Saved entries:

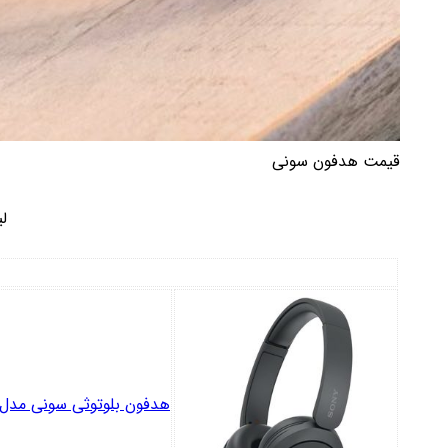
قیمت هدفون سونی
ل
هدفون بلوتوثی سونی مدل WH-CH520 درگاه شارژ USB Type-C، دارای طراحی چرخشی برای حمل و نگهداری آ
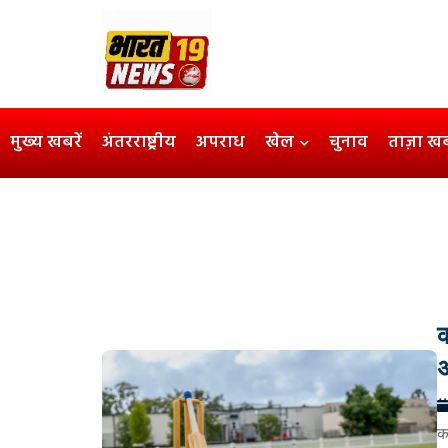
मुख्य खबरें
अंतरराष्ट्रीय
अपराध
खेल
चुनाव
ताज़ा ख
क
अ
क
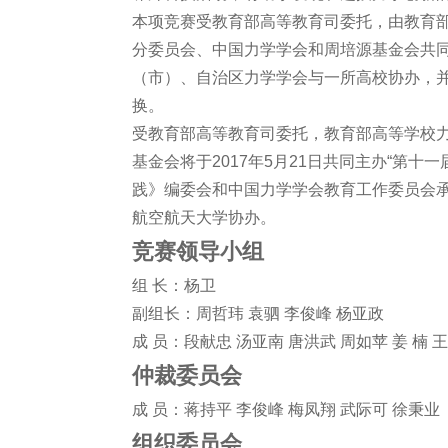
本项竞赛受教育部高等教育司委托，由教育
分委员会、中国力学学会和周培源基金会共
（市）、自治区力学学会与一所高校协办，
换。
受教育部高等教育司委托，教育部高等学校
基金会将于2017年5月21日共同主办“第
践》编委会和中国力学学会教育工作委员会
航空航天大学协办。
竞赛领导小组
组 长：杨卫
副组长：周哲玮 袁驷 李俊峰 杨亚政
成 员：段献忠 汤亚南 唐洪武 周如苹 姜 楠
仲裁委员会
成 员：蒋持平 李俊峰 梅凤翔 武际可 徐秉业
组织委员会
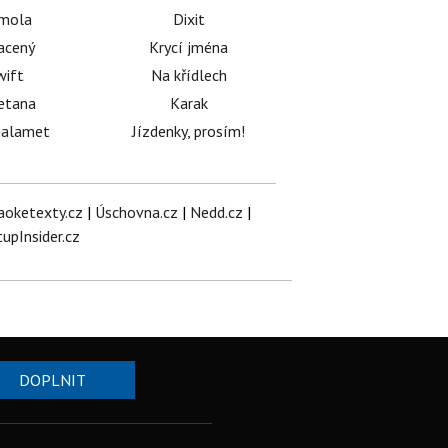
émola
Dixit
acený
Krycí jména
wift
Na křídlech
etana
Karak
halamet
Jízdenky, prosím!
aoketexty.cz
|
Úschovna.cz
|
Nedd.cz
|
tupInsider.cz
DOPLNIT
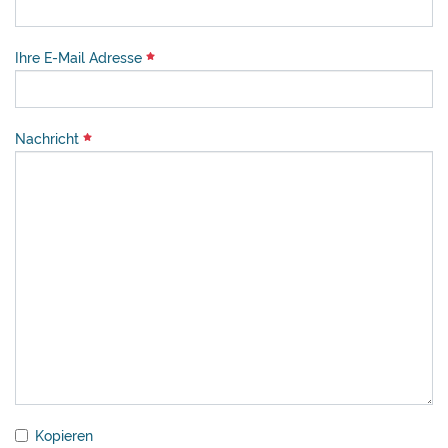
Ihre E-Mail Adresse
Nachricht
Kopieren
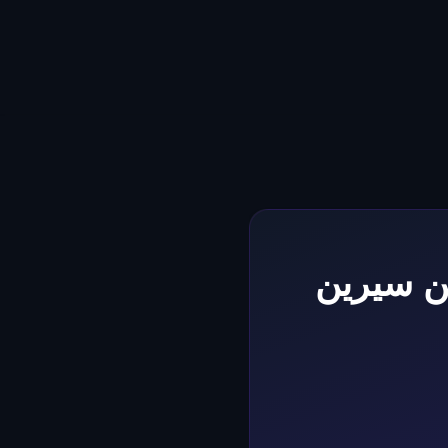
ن سيرين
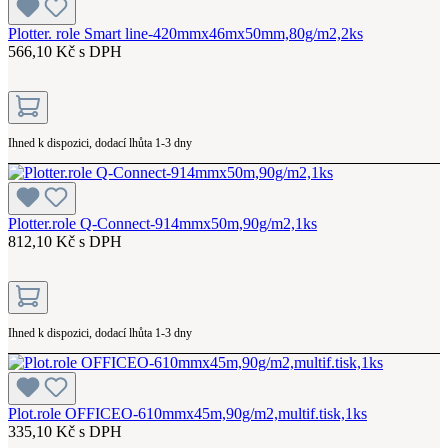
Plotter. role Smart line-420mmx46mx50mm,80g/m2,2ks
566,10 Kč s DPH
Ihned k dispozici, dodací lhůta 1-3 dny
Plotter.role Q-Connect-914mmx50m,90g/m2,1ks
812,10 Kč s DPH
Ihned k dispozici, dodací lhůta 1-3 dny
Plot.role OFFICEO-610mmx45m,90g/m2,multif.tisk,1ks
335,10 Kč s DPH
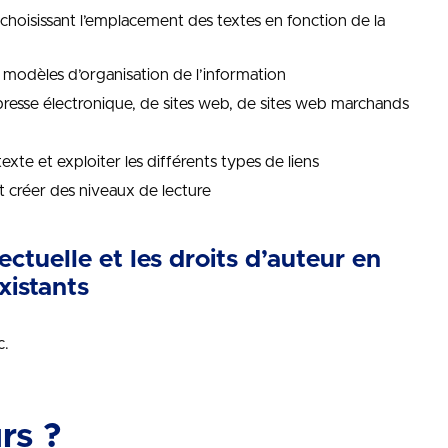
choisissant l’emplacement des textes en fonction de la
es modèles d’organisation de l’information
presse électronique, de sites web, de sites web marchands
texte et exploiter les différents types de liens
 créer des niveaux de lecture
ectuelle et les droits d’auteur en
xistants
c.
rs ?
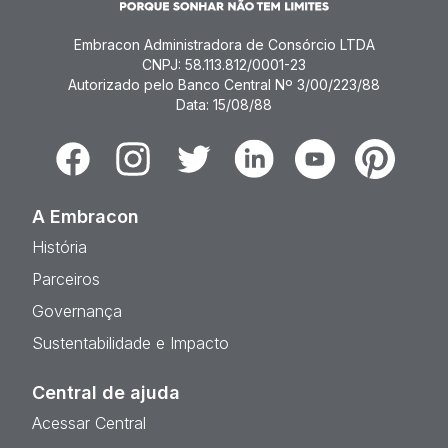
Embracon Administradora de Consórcio LTDA
CNPJ: 58.113.812/0001-23
Autorizado pelo Banco Central Nº 3/00/223/88
Data: 15/08/88
Facebook
Instagram
Twitter
Linkedin
Youtube
Pinterest
A Embracon
História
Parceiros
Governança
Sustentabilidade e Impacto
Central de ajuda
Acessar Central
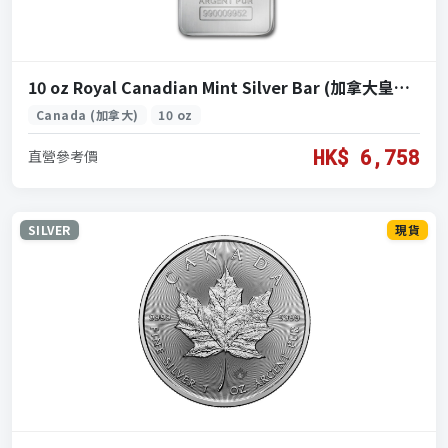
10 oz Royal Canadian Mint Silver Bar (加拿大皇家鑄幣廠銀條 10盎司)
Canada (加拿大)
10 oz
HK$ 6,758
直營參考價
SILVER
現貨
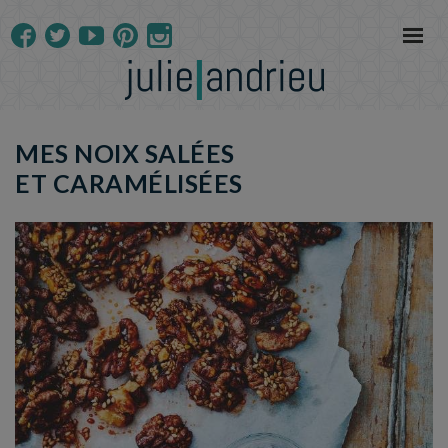
MES NOIX SALÉES
ET CARAMÉLISÉES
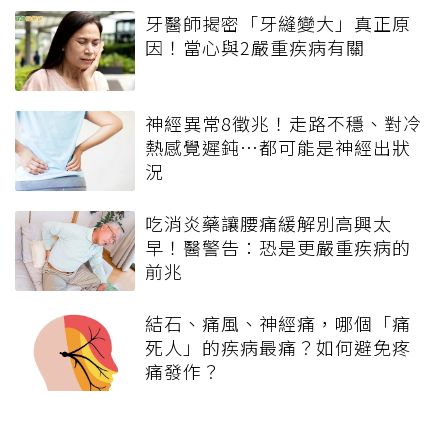
牙醫師揭密「牙縫變大」真正原
因！當心與2嚴重疾病有關
神經異常8徵兆！走路不穩、對冷
熱感覺遲鈍…都可能是神經出狀
況
吃消炎藥讓腰痛緩解別高興太
早！醫警告：恐是更嚴重疾病的
前兆
結石、痛風、神經痛，哪個「痛
死人」的疾病最痛？如何避免疼
痛發作？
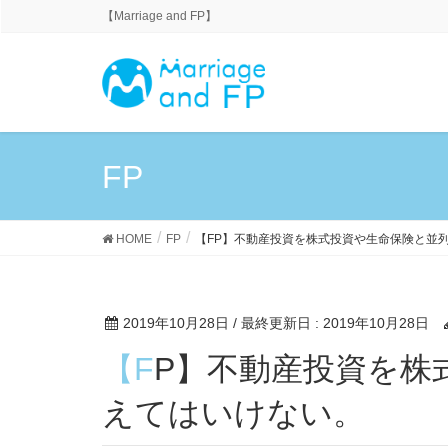
【Marriage and FP】
FP
HOME
FP
【FP】不動産投資を株式投資や生命保険と並
2019年10月28日
/ 最終更新日 :
2019年10月28日
【FP】不動産投資を株式投資や生命保険と並列に考
えてはいけない。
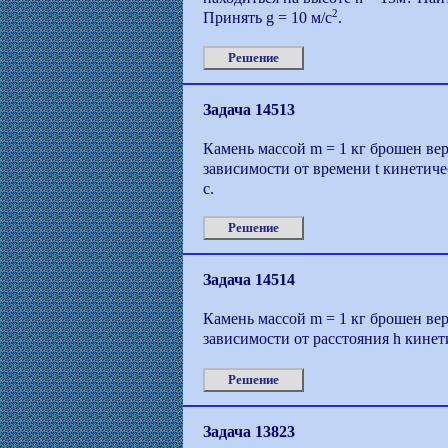
2
Принять g = 10 м/с
.
Решение
Задача 14513
Камень массой m = 1 кг брошен вер
зависимости от времени t кинетич
с.
Решение
Задача 14514
Камень массой m = 1 кг брошен вер
зависимости от расстояния h кине
Решение
Задача 13823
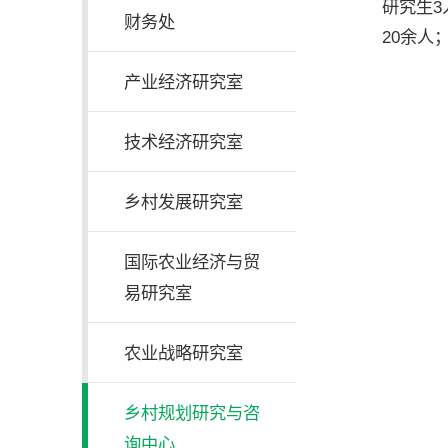
研究生
财务处
20余
产业经济研究室
技术经济研究室
乡村发展研究室
国际农业经济与贸
易研究室
农业战略研究室
乡村规划研究与咨
询中心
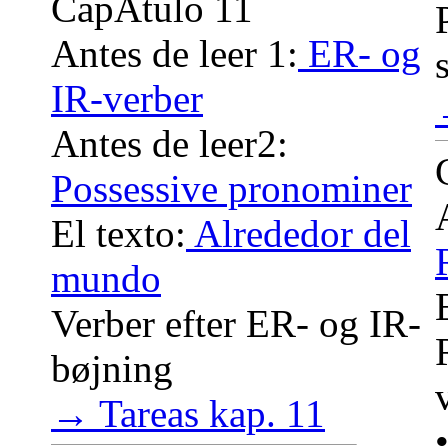
CapÃ­tulo 11
Antes de leer 1:
ER- og
IR-verber
Antes de leer2:
Possessive pronominer
El texto:
Alrededor del
mundo
Verber efter ER- og IR-
bøjning
→ Tareas kap. 11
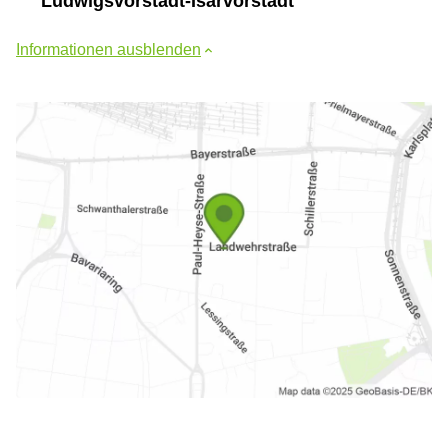
Ludwigsvorstadt-Isarvorstadt
Informationen ausblenden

* **Your task**
Each record above must be retyped exactly. Omit the pictures.

* **Response to this task**
قیمت هدفون سونی
ل
هدفون بلوتوثی سونی مدل WH-CH520 درگاه شارژ USB Type-C، دارای طراحی چرخشی برای حمل و نگهداری آ
मुख्य खबरें
अंतरराष्ट्रीय
अपराध
खेल
चुनाव
ताज़ा ख
क
अ
क
本项竞赛受教育部高等教育司委托，由教育
分委员会、中国力学学会和周培源基金会共
（市）、自治区力学学会与一所高校协办，
换。
受教育部高等教育司委托，教育部高等学校
基金会将于2017年5月21日共同主办“第
践》编委会和中国力学学会教育工作委员会
航空航天大学协办。
竞赛领导小组
组 长：杨卫
副组长：周哲玮 袁驷 李俊峰 杨亚政
成 员：段献忠 汤亚南 唐洪武 周如苹 姜 楠
仲裁委员会
成 员：蒋持平 李俊峰 梅凤翔 武际可 徐秉业
组织委员会
émola
Dixit
acený
Krycí jména
wift
Na křídlech
etana
Karak
halamet
Jízdenky, prosím!
aoketexty.cz
|
Úschovna.cz
|
Nedd.cz
|
tupInsider.cz
DOPLNIT
Ihre E-Mail Adresse
Nachricht
Kopieren
ن سيرين
Plotter. role Smart line-420mmx46mx50mm,80g/m2,2ks
566,10 Kč s DPH
Ihned k dispozici, dodací lhůta 1-3 dny
Plotter.role Q-Connect-914mmx50m,90g/m2,1ks
812,10 Kč s DPH
Ihned k dispozici, dodací lhůta 1-3 dny
Plot.role OFFICEO-610mmx45m,90g/m2,multif.tisk,1ks
335,10 Kč s DPH
choisissant l’emplacement des textes en fonction de la
es modèles d’organisation de l’information
presse électronique, de sites web, de sites web marchands
texte et exploiter les différents types de liens
 créer des niveaux de lecture
ectuelle et les droits d’auteur en
xistants
c.
rs ?
Embracon Administradora de Consórcio LTDA
CNPJ: 58.113.812/0001-23
Autorizado pelo Banco Central Nº 3/00/223/88
Data: 15/08/88
Facebook
Instagram
Twitter
Linkedin
Youtube
Pinterest
A Embracon
História
Parceiros
Governança
Sustentabilidade e Impacto
Central de ajuda
Acessar Central
10 oz Royal Canadian Mint Silver Bar (加拿大皇家鑄幣廠銀條 10盎司)
Canada (加拿大)
10 oz
HK$ 6,758
直營參考價
SILVER
現貨
MES NOIX SALÉES
ET CARAMÉLISÉES
牙醫師揭密「牙縫變大」真正原
因！當心與2嚴重疾病有關
神經異常8徵兆！走路不穩、對冷
熱感覺遲鈍…都可能是神經出狀
況
吃消炎藥讓腰痛緩解別高興太
早！醫警告：恐是更嚴重疾病的
前兆
結石、痛風、神經痛，哪個「痛
死人」的疾病最痛？如何避免疼
痛發作？
【Marriage and FP】
FP
HOME
FP
【FP】不動産投資を株式投資や生命保険と並
2019年10月28日
/ 最終更新日 :
2019年10月28日
【FP】不動産投資を株式投資や生命保険と並列に考
えてはいけない。
2
Принять g = 10 м/с
.
Решение
Задача 14513
Камень массой m = 1 кг брошен вер
зависимости от времени t кинетич
с.
Решение
Задача 14514
Камень массой m = 1 кг брошен вер
зависимости от расстояния h кине
Решение
Задача 13823
研究生
财务处
20余
产业经济研究室
技术经济研究室
乡村发展研究室
国际农业经济与贸
易研究室
农业战略研究室
乡村规划研究与咨
询中心
CapÃ­tulo 11
Antes de leer 1:
ER- og
IR-verber
Antes de leer2:
Possessive pronominer
El texto:
Alrededor del
mundo
Verber efter ER- og IR-
bøjning
→ Tareas kap. 11
Ludwigsvorstadt-Isarvorstadt
Informationen ausblenden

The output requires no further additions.